◆ **DATA SHOWN**:
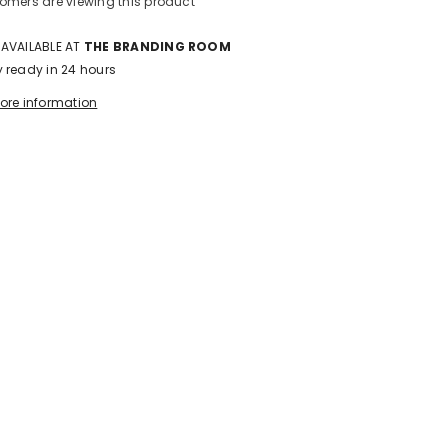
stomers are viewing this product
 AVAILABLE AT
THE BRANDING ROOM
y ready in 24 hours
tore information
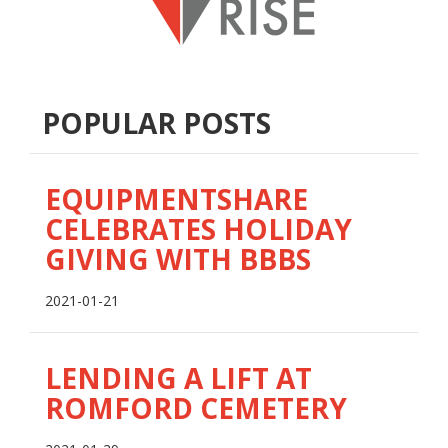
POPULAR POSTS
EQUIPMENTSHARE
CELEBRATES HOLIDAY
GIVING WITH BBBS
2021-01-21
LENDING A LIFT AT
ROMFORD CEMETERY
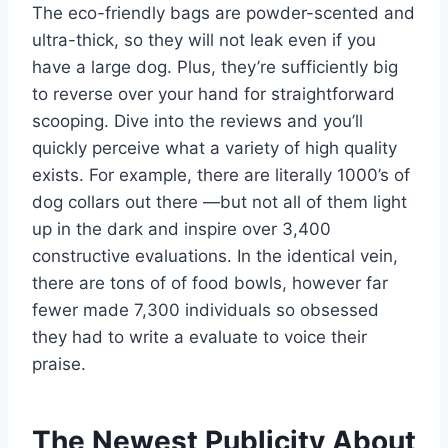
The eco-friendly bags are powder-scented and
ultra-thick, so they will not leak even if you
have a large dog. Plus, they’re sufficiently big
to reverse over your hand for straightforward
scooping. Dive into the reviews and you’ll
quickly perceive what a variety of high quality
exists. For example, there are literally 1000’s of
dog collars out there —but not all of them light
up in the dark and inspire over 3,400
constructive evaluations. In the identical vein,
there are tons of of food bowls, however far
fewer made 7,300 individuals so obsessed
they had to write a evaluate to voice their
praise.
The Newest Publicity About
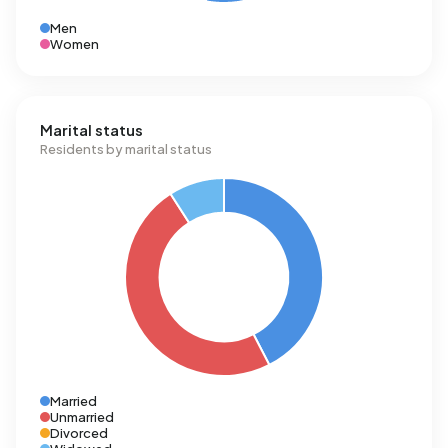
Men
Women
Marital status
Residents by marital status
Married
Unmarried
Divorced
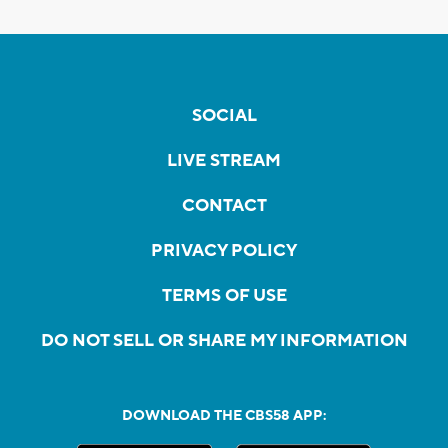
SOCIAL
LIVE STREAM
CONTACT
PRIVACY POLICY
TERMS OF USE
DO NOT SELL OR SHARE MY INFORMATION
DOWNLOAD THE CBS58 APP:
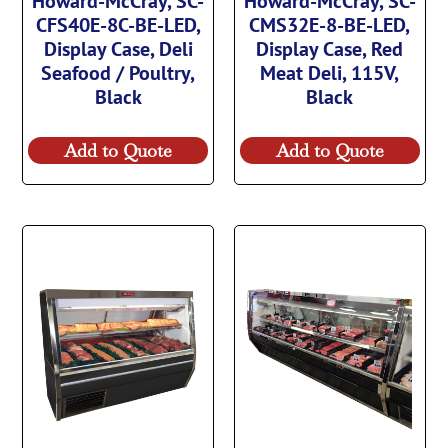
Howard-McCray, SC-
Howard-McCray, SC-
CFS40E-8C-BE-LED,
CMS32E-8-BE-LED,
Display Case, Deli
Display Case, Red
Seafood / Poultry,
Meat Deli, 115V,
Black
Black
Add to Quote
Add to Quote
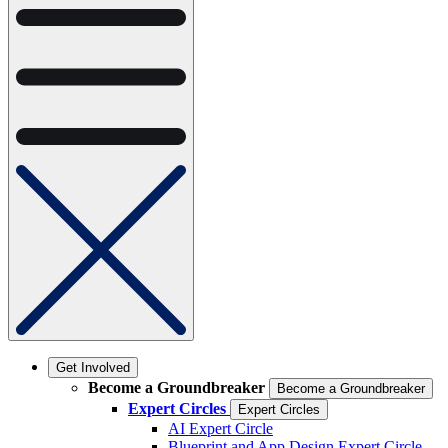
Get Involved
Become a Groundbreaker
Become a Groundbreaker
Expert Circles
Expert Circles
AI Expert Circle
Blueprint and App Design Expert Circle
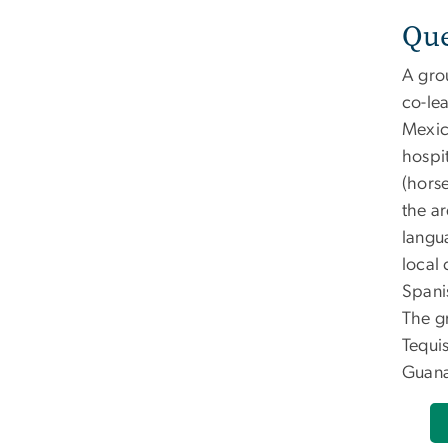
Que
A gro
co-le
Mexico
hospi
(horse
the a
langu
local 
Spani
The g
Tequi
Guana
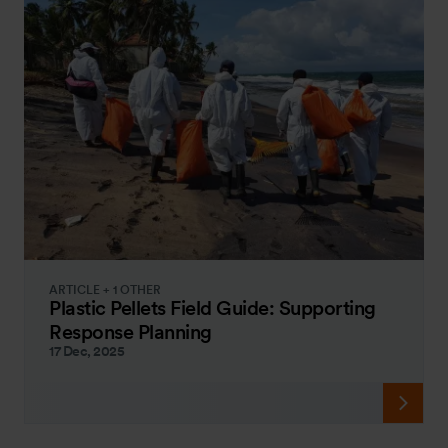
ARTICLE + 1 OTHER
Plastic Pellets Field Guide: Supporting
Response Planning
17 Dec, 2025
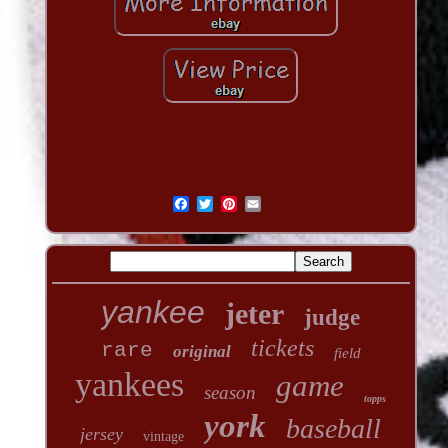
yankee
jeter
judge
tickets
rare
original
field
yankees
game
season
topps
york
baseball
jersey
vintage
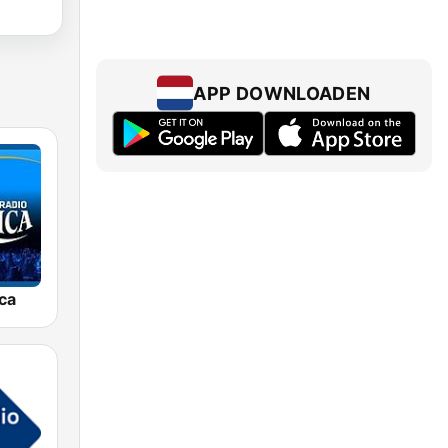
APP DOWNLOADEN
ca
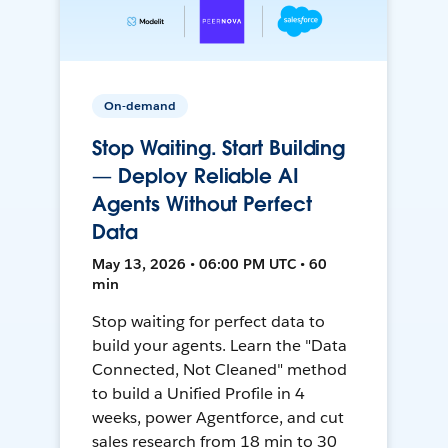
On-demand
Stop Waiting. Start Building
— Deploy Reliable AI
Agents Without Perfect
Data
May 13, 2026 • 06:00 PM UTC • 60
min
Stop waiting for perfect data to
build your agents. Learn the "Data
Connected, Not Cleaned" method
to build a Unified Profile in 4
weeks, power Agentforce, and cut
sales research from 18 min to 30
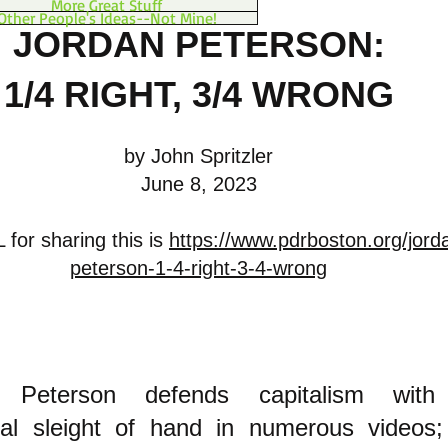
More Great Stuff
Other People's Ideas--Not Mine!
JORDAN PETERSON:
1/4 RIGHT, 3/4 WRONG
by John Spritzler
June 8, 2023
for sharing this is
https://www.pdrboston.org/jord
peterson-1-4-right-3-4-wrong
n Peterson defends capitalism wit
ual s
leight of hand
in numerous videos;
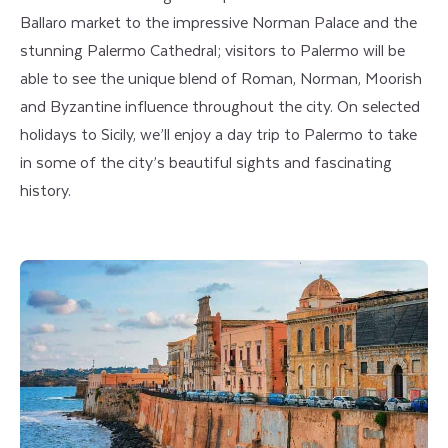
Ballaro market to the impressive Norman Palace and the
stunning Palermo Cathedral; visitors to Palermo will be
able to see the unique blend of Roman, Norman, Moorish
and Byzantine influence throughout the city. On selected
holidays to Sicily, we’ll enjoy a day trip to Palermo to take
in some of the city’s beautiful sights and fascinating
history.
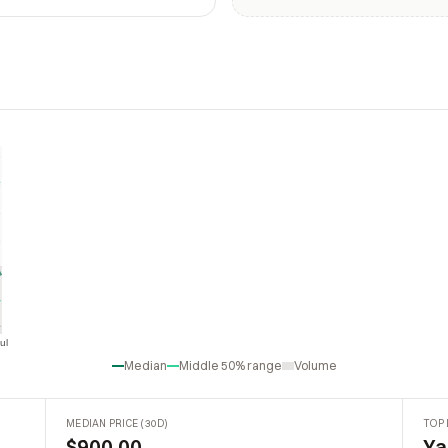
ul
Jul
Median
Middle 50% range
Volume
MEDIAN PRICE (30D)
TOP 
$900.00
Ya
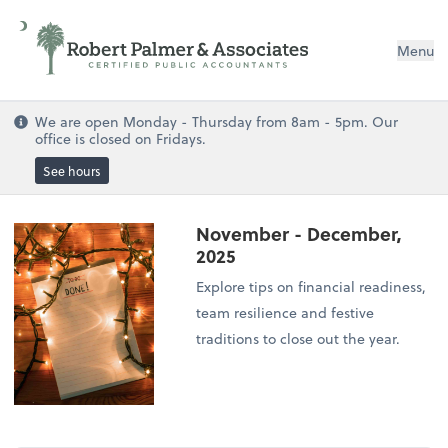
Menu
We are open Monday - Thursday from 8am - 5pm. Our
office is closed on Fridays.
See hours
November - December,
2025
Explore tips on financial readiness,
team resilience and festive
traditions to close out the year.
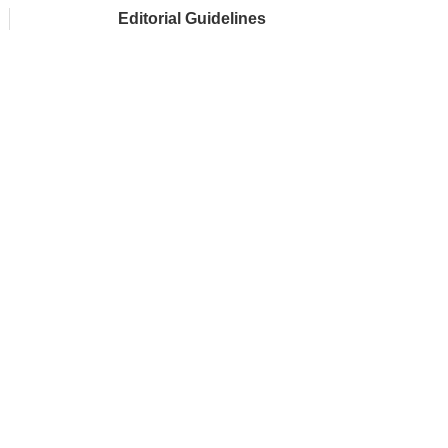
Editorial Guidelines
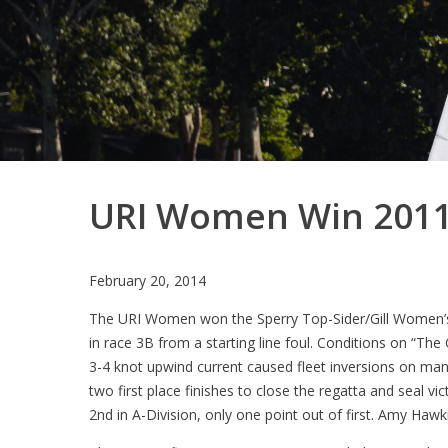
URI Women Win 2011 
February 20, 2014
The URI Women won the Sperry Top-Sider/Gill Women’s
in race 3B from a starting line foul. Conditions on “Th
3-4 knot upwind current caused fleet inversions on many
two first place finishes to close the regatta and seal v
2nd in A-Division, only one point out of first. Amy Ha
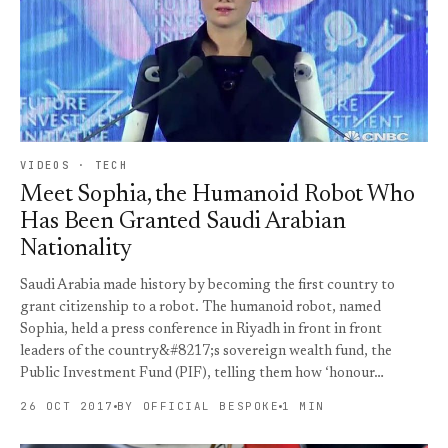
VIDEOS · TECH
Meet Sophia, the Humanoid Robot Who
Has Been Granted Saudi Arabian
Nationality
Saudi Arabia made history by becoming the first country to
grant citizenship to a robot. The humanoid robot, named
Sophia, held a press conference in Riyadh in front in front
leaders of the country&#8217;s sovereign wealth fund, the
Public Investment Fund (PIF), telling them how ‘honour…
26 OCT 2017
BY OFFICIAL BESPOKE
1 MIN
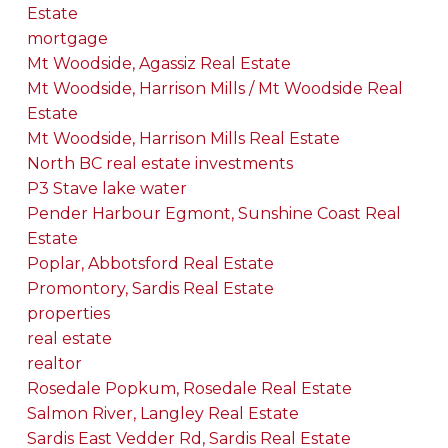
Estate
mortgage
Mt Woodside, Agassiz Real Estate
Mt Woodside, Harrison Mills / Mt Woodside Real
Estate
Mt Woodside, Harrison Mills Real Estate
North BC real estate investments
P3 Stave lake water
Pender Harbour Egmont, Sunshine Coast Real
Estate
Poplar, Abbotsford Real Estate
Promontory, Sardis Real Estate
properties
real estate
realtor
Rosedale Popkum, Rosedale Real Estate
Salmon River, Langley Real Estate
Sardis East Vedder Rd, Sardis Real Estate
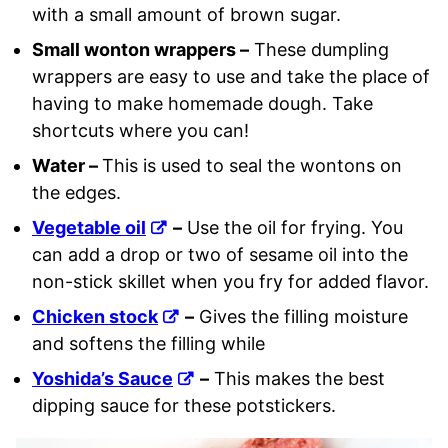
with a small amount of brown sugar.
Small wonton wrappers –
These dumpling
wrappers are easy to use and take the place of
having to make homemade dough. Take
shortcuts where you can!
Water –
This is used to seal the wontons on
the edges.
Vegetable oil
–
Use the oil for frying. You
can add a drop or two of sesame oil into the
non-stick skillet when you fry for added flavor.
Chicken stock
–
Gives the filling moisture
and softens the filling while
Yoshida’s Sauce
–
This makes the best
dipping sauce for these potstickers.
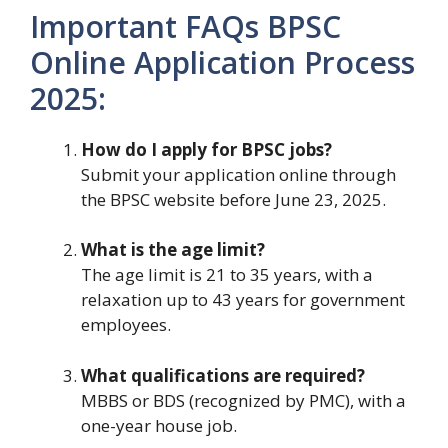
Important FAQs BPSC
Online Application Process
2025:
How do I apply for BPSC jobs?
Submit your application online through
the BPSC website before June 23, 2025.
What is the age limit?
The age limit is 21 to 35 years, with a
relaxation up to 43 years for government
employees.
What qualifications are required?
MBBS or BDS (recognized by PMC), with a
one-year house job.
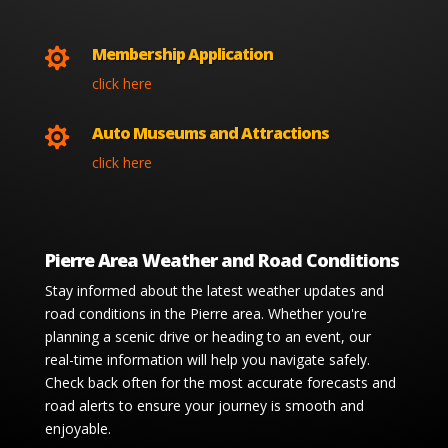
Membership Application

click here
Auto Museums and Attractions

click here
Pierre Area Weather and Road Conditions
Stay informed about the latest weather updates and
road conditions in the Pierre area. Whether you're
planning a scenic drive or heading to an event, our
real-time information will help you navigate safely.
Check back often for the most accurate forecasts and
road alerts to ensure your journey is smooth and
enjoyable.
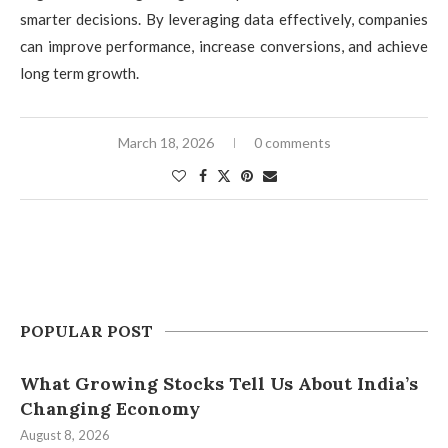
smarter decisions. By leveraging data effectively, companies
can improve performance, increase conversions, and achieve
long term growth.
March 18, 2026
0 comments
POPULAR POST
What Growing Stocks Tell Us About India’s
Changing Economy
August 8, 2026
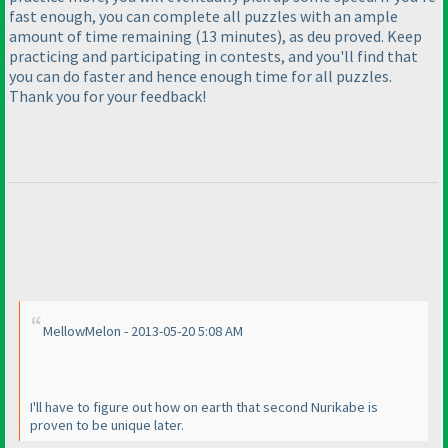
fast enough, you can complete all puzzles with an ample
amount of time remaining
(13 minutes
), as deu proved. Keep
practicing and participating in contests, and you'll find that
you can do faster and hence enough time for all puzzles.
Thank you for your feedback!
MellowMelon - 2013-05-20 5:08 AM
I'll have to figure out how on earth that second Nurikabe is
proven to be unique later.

◆ **TASK TO CARRY OUT**:
Nothing but the pictures should be left out when the listing is repeated exactly.

◆ **OUTPUT OF THE EXERCISE**:
stomers are viewing this product
 AVAILABLE AT
THE BRANDING ROOM
y ready in 24 hours
tore information
POPULAR POSTS
EQUIPMENTSHARE
CELEBRATES HOLIDAY
GIVING WITH BBBS
2021-01-21
LENDING A LIFT AT
ROMFORD CEMETERY
The eco-friendly bags are powder-scented and
ultra-thick, so they will not leak even if you
have a large dog. Plus, they’re sufficiently big
to reverse over your hand for straightforward
scooping. Dive into the reviews and you’ll
quickly perceive what a variety of high quality
exists. For example, there are literally 1000’s of
dog collars out there —but not all of them light
up in the dark and inspire over 3,400
constructive evaluations. In the identical vein,
there are tons of of food bowls, however far
fewer made 7,300 individuals so obsessed
they had to write a evaluate to voice their
praise.
The Newest Publicity About
Men
Women
Marital status
Residents by marital status
Married
Unmarried
Divorced
SOCIAL
LIVE STREAM
CONTACT
PRIVACY POLICY
TERMS OF USE
DO NOT SELL OR SHARE MY INFORMATION
DOWNLOAD THE CBS58 APP:
Howard-McCray, SC-
Howard-McCray, SC-
CFS40E-8C-BE-LED,
CMS32E-8-BE-LED,
Display Case, Deli
Display Case, Red
Seafood / Poultry,
Meat Deli, 115V,
Black
Black
Add to Quote
Add to Quote
Get Involved
Become a Groundbreaker
Become a Groundbreaker
Expert Circles
Expert Circles
AI Expert Circle
Blueprint and App Design Expert Circle
Que
A gro
co-le
Mexico
hospi
(horse
the a
langu
local 
Spani
The g
Tequi
Guana
ARTICLE + 1 OTHER
Plastic Pellets Field Guide: Supporting
Response Planning
17 Dec, 2025
yankee
jeter
judge
tickets
rare
original
field
yankees
game
season
topps
york
baseball
jersey
vintage
APP DOWNLOADEN
ca
On-demand
Stop Waiting. Start Building
— Deploy Reliable AI
Agents Without Perfect
Data
May 13, 2026 • 06:00 PM UTC • 60
min
Stop waiting for perfect data to
build your agents. Learn the "Data
Connected, Not Cleaned" method
to build a Unified Profile in 4
weeks, power Agentforce, and cut
sales research from 18 min to 30
More Great Stuff
Other People's Ideas--Not Mine!
JORDAN PETERSON:
1/4 RIGHT, 3/4 WRONG
by John Spritzler
June 8, 2023
for sharing this is
https://www.pdrboston.org/jord
peterson-1-4-right-3-4-wrong
n Peterson defends capitalism wit
ual s
leight of hand
in numerous videos;
Ballaro market to the impressive Norman Palace and the
stunning Palermo Cathedral; visitors to Palermo will be
able to see the unique blend of Roman, Norman, Moorish
and Byzantine influence throughout the city. On selected
holidays to Sicily, we’ll enjoy a day trip to Palermo to take
in some of the city’s beautiful sights and fascinating
history.
ul
Jul
Median
Middle 50% range
Volume
MEDIAN PRICE (30D)
TOP 
$900.00
Ya
Menu
We are open Monday - Thursday from 8am - 5pm. Our
office is closed on Fridays.
See hours
November - December,
2025
Explore tips on financial readiness,
team resilience and festive
traditions to close out the year.
Editorial Guidelines
URI Women Win 2011 
February 20, 2014
The URI Women won the Sperry Top-Sider/Gill Women’s
in race 3B from a starting line foul. Conditions on “Th
3-4 knot upwind current caused fleet inversions on many
two first place finishes to close the regatta and seal v
2nd in A-Division, only one point out of first. Amy Ha
VIDEOS · TECH
Meet Sophia, the Humanoid Robot Who
Has Been Granted Saudi Arabian
Nationality
Saudi Arabia made history by becoming the first country to
grant citizenship to a robot. The humanoid robot, named
Sophia, held a press conference in Riyadh in front in front
leaders of the country&#8217;s sovereign wealth fund, the
Public Investment Fund (PIF), telling them how ‘honour…
26 OCT 2017
BY OFFICIAL BESPOKE
1 MIN
Estate
mortgage
Mt Woodside, Agassiz Real Estate
Mt Woodside, Harrison Mills / Mt Woodside Real
Estate
Mt Woodside, Harrison Mills Real Estate
North BC real estate investments
P3 Stave lake water
Pender Harbour Egmont, Sunshine Coast Real
Estate
Poplar, Abbotsford Real Estate
Promontory, Sardis Real Estate
properties
real estate
realtor
Rosedale Popkum, Rosedale Real Estate
Salmon River, Langley Real Estate
Sardis East Vedder Rd, Sardis Real Estate
with a small amount of brown sugar.
Small wonton wrappers –
These dumpling
wrappers are easy to use and take the place of
having to make homemade dough. Take
shortcuts where you can!
Water –
This is used to seal the wontons on
the edges.
Vegetable oil
–
Use the oil for frying. You
can add a drop or two of sesame oil into the
non-stick skillet when you fry for added flavor.
Chicken stock
–
Gives the filling moisture
and softens the filling while
Yoshida’s Sauce
–
This makes the best
dipping sauce for these potstickers.
Important FAQs BPSC
Online Application Process
2025:
How do I apply for BPSC jobs?
Submit your application online through
the BPSC website before June 23, 2025.
What is the age limit?
The age limit is 21 to 35 years, with a
relaxation up to 43 years for government
employees.
What qualifications are required?
MBBS or BDS (recognized by PMC), with a
one-year house job.
Membership Application

click here
Auto Museums and Attractions

click here
Pierre Area Weather and Road Conditions
Stay informed about the latest weather updates and
road conditions in the Pierre area. Whether you're
planning a scenic drive or heading to an event, our
real-time information will help you navigate safely.
Check back often for the most accurate forecasts and
road alerts to ensure your journey is smooth and
enjoyable.
smarter decisions. By leveraging data effectively, companies
can improve performance, increase conversions, and achieve
long term growth.
March 18, 2026
0 comments
POPULAR POST
What Growing Stocks Tell Us About India’s
Changing Economy
August 8, 2026
fast enough, you can complete all puzzles with an ample
amount of time remaining
(13 minutes
), as deu proved. Keep
practicing and participating in contests, and you'll find that
you can do faster and hence enough time for all puzzles.
Thank you for your feedback!
MellowMelon - 2013-05-20 5:08 AM
I'll have to figure out how on earth that second Nurikabe is
proven to be unique later.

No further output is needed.